§ Records for this exercise:
------------------------------
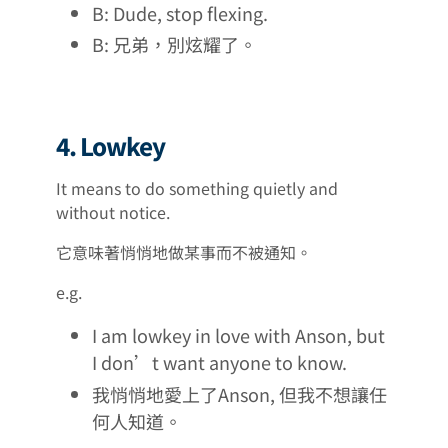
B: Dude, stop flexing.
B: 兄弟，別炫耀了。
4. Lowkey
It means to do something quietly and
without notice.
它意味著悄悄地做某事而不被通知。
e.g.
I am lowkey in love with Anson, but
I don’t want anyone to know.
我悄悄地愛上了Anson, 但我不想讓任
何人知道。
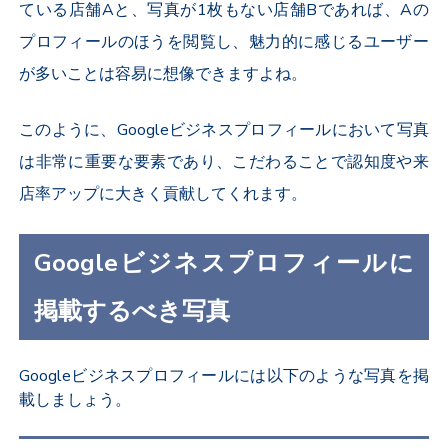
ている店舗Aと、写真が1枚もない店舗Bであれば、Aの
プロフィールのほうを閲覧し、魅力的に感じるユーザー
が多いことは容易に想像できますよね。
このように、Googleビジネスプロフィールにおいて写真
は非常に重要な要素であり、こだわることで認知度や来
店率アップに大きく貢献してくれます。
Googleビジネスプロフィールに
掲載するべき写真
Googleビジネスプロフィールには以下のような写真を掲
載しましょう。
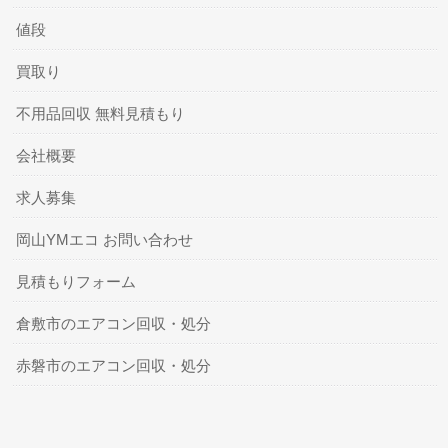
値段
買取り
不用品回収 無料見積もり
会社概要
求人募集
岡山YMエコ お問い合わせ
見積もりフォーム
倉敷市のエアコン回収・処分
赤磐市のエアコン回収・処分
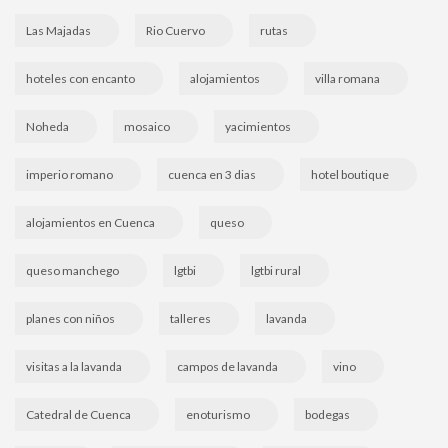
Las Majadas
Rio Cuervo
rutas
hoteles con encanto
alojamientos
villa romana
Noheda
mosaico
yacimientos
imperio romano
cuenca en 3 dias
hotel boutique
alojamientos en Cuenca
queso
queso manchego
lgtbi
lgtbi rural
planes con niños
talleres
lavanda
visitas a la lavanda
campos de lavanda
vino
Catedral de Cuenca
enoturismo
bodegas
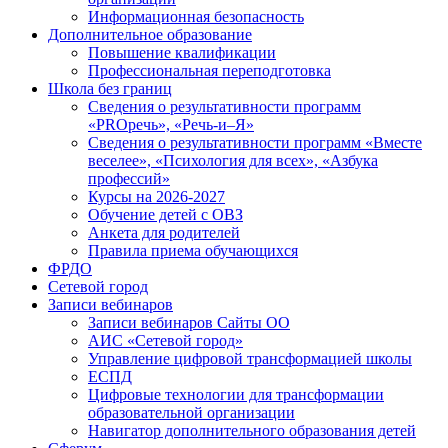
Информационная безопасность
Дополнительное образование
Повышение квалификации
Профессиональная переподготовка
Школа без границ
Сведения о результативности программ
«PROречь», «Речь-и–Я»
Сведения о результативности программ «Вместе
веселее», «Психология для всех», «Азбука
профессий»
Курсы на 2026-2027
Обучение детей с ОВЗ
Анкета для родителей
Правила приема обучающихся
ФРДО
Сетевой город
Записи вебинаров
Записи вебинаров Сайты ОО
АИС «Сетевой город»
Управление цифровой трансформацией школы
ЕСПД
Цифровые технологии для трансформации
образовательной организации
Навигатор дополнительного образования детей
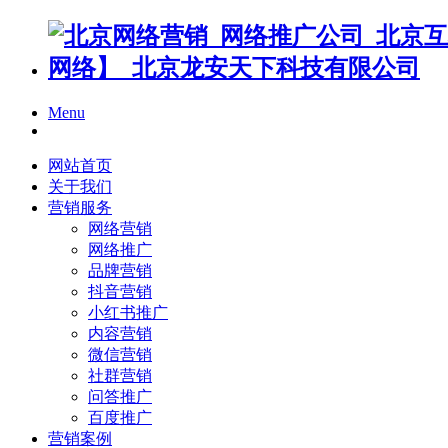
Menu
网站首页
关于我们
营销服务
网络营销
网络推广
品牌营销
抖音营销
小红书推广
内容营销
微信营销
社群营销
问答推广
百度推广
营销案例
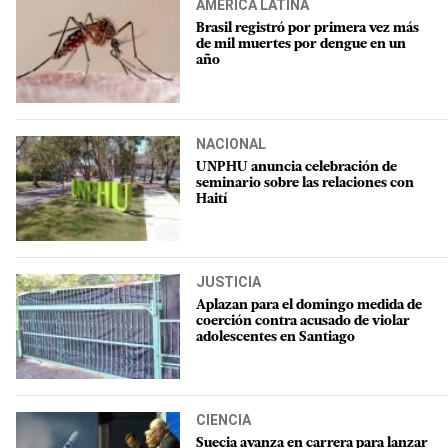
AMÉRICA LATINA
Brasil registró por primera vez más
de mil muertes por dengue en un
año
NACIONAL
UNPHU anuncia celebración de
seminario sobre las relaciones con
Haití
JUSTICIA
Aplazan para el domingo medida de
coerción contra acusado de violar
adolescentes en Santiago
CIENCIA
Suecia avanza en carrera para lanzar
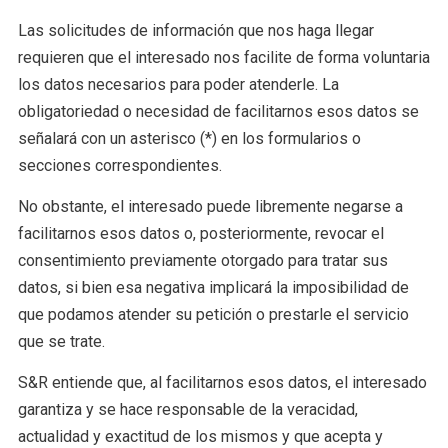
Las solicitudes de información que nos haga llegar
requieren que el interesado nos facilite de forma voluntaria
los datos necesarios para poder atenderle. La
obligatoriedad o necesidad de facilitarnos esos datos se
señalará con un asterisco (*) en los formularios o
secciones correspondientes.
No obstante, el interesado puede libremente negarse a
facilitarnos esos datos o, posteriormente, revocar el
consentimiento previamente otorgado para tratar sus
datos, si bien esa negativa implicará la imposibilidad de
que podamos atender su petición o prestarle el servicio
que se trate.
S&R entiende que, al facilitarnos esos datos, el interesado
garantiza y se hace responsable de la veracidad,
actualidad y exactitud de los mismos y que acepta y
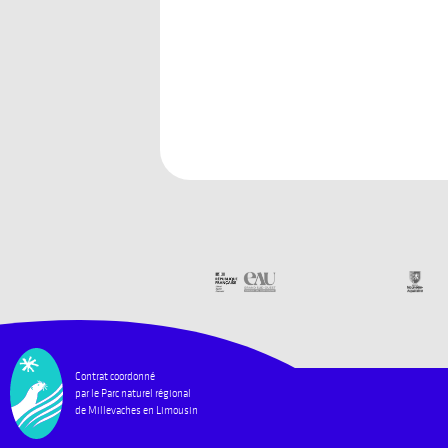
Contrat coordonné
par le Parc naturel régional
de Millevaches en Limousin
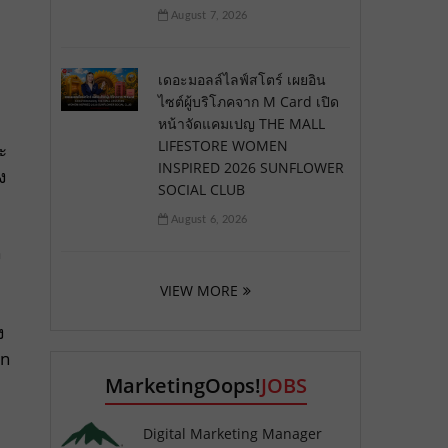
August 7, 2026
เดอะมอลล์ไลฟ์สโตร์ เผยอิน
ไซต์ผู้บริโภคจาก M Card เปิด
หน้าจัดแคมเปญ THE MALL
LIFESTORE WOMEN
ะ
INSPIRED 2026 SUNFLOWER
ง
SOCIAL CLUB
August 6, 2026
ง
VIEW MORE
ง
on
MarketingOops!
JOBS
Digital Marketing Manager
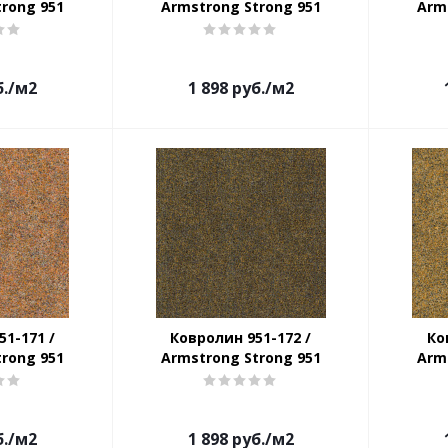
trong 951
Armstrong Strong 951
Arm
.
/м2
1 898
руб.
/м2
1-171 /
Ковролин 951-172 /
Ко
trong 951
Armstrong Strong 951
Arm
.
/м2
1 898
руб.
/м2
------------------------------
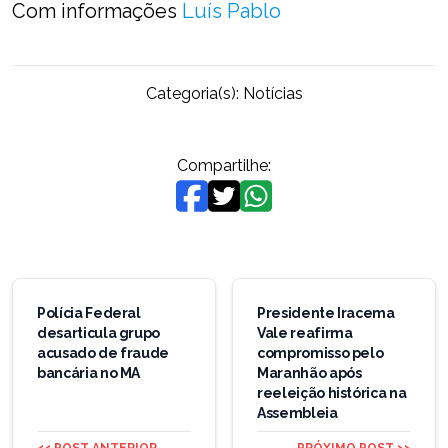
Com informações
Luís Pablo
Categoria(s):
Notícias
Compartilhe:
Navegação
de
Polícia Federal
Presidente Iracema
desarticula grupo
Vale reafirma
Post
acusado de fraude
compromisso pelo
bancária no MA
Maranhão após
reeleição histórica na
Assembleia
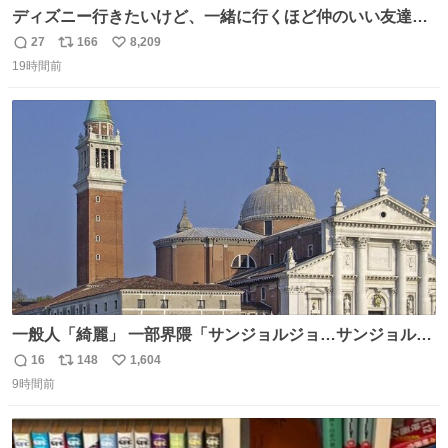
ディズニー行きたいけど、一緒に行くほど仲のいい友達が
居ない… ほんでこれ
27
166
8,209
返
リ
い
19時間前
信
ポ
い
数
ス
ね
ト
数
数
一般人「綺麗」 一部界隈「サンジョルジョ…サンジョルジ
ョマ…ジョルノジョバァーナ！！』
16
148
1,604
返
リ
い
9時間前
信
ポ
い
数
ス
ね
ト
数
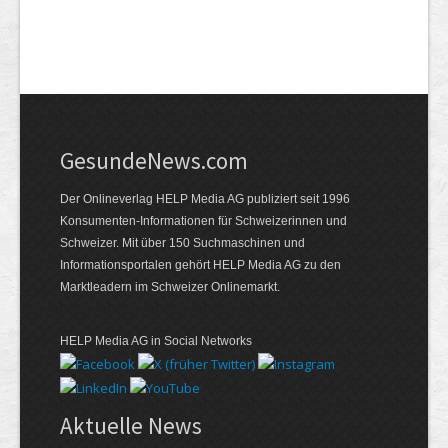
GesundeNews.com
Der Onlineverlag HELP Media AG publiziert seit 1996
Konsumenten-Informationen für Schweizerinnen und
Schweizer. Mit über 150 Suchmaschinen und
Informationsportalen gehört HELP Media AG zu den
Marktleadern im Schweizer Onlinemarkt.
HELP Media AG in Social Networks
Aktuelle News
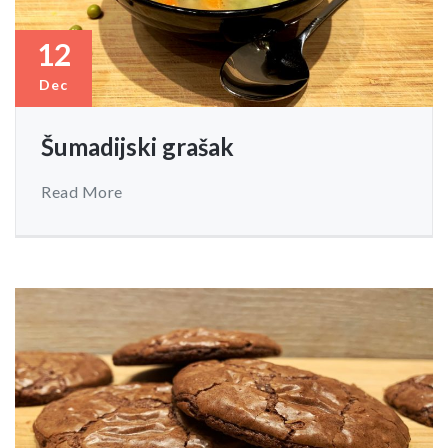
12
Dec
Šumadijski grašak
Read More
------------------------------
§ Exercise instructions:
Where a line in the records above contains the string "acusado", copy that line.

§ Written response:
coerción contra acusado de violar
acusado de fraude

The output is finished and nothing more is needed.